Is the list of related persons of a Vietnamese joint stock company expanded?

When determining who is a related person of a non-public joint stock company (JSC), as a routine, one would turn to Article 4.23 of the Enterprise Law 2020. Article 4.23 lists out the related persons of a company. However, Article 167.1 of the Enterprise Law 2020 on related party transactions (RPTs) applicable to JSCs suggests that the list of related persons under Article 4.23 might not be exhaustive.

Article 167.1 reads that: the General Meeting of Shareholders or the Board of Directors approve contract and transactions between the JSC and “the following related persons”:

(a) shareholders, authorized representatives of shareholders holding more than 10% ordinary shares and their related persons;

(b) members of the Board of directors, (general) director and their related persons; and

(c) enterprises that the members of the Board of directors, supervisory committee, (general) directors, and other managers of the company have an interests and must report to the JSC in accordance with Article 164.2 of the Enterprise Law 2020.

Is M&A Approval Required For A Foreign Investor Buying Secondary Shares In A Vietnamese Securities Company?

The Securities Law 2019 removes the requirement for an approval by the State Securities Commission (SSC) for transactions involving 10% or more of the Charter Capital of a securities company. Instead, only a private placement of shares by a securities company is subject to SSC’s approval. Accordingly, it is not clear if an M&A Approval is required if a foreign investor acquires secondary shares from existing shareholders in a Vietnamese securities company.

A foreign investor purchasing shares in a company doing businesses sectors which are subject to market access conditions applicable to foreign investors will have to obtain an M&A Approval under the Investment Law 2020 from the relevant Department of Planning and Investment (DPI). Businesses carried on by a securities company are conditional businesses. However, Article 4.3(e) of the Investment Law 2020 provides that if the provisions of the Investment Law 2020 and other laws promulgated before the 1 January 2021 differ on (i) investment processes or procedures, or (ii) investment guarantee, except that the authority, processes, procedures, investment conditions, securities and securities market activities will follow the Securities Law 2019.

Uncertainties regarding merger filing involving regulated companies in Vietnam

Article 13 of Decree 35/2020 sets out two different sets of merger filing threshold. In particular, the one provided under Article 13.2 (Special Threshold) applies to transactions involving regulated companies such as credit institutions, insurance companies, and securities companies (Special Company), whereas the remaining one under Article 13.1 (Regular Threshold) applies to transactions involving remaining types of companies (Regular Company).
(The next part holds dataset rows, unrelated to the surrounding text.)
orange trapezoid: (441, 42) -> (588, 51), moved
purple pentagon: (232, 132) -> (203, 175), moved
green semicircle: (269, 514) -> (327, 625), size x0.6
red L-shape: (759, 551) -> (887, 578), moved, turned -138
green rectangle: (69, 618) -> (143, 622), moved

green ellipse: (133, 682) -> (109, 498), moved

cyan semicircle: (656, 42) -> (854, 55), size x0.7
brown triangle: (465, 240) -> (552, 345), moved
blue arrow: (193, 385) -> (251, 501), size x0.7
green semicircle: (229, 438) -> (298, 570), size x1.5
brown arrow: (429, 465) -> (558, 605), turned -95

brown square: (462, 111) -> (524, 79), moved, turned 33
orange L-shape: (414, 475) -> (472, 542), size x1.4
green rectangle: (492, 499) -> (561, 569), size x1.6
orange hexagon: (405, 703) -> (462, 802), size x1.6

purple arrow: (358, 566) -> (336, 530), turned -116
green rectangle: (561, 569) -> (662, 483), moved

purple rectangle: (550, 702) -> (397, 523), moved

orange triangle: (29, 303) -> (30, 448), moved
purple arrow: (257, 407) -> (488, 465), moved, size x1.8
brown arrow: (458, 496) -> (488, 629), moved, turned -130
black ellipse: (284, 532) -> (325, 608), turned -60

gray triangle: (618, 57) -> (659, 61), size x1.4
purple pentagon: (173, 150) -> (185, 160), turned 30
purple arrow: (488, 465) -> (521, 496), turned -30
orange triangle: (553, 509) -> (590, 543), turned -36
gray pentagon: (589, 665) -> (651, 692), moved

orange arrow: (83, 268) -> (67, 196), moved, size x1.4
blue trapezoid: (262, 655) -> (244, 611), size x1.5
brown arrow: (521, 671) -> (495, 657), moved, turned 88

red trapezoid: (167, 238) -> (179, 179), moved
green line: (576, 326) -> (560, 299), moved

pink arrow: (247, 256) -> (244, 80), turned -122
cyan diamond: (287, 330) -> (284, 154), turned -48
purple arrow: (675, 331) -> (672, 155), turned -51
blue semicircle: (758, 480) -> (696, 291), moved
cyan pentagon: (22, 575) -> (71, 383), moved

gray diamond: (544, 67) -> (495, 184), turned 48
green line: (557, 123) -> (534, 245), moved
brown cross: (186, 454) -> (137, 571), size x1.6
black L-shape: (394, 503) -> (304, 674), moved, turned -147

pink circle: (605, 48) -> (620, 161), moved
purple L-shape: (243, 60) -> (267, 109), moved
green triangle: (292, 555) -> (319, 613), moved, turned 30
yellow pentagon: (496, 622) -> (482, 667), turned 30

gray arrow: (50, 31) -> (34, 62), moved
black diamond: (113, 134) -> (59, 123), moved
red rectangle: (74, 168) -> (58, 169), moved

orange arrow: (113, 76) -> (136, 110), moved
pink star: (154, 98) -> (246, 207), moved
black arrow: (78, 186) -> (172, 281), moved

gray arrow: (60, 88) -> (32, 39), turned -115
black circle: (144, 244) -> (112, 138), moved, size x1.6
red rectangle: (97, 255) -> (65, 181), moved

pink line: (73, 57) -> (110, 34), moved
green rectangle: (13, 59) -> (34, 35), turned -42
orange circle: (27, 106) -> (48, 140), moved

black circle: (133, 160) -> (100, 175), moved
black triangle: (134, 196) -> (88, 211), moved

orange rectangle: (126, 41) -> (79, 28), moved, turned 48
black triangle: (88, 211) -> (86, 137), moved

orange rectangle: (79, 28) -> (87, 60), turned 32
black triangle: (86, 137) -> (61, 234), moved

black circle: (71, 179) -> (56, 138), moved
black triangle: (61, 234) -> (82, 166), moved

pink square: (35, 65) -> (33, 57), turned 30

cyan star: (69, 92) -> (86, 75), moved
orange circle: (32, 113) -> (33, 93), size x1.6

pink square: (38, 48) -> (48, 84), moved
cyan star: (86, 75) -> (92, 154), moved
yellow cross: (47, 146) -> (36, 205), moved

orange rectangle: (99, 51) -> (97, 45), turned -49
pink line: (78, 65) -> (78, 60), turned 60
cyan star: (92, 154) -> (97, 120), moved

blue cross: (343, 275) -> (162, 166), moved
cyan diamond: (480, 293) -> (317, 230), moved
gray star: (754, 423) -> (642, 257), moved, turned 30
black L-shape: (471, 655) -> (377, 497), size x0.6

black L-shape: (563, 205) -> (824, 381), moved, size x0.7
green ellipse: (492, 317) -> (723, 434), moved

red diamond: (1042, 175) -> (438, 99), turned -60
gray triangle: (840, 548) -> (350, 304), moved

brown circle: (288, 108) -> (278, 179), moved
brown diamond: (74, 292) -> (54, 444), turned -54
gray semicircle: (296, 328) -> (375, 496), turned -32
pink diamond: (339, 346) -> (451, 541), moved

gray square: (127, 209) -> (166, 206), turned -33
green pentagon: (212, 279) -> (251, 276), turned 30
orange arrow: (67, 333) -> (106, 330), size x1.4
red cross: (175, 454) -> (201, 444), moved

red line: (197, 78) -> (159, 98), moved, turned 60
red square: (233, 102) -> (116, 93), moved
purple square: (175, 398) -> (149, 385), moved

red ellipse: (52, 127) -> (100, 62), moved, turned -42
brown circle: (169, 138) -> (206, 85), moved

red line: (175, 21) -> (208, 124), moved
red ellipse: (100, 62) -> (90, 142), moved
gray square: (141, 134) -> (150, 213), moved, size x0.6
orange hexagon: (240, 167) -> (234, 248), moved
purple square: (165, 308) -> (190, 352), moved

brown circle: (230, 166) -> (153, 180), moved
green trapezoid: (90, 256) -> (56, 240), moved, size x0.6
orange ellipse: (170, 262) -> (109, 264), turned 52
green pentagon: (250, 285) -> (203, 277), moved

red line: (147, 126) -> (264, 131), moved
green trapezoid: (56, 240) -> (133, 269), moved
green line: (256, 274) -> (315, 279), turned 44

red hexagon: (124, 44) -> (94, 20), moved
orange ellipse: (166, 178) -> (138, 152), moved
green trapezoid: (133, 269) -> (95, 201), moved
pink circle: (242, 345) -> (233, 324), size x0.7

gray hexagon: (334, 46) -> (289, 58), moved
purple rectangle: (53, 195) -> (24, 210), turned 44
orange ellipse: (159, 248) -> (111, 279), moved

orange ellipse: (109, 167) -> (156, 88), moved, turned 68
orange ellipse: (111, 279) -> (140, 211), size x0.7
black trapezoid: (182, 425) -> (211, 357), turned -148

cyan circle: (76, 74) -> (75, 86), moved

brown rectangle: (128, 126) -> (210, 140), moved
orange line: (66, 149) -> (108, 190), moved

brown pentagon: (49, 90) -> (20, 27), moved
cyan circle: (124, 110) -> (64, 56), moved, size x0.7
The two sets of different merger filing thresholds give rise to various uncertainties for a M&A transaction involving a Special Company.

First, in the case of a transaction involving a Special Company and a Regular Company, it is not clear if a merger filing must be made when:

  • Situation 1: The Regular Company does not trigger the Regular Threshold but the Special Company triggers the Special Threshold; or

  • Situation 2: The Regular Company triggers the Regular Threshold and the Special Company triggers the Special Threshold; or

  • Situation 3: The Regular Company triggers the Regular Threshold but the Special Company does not trigger the Special Threshold.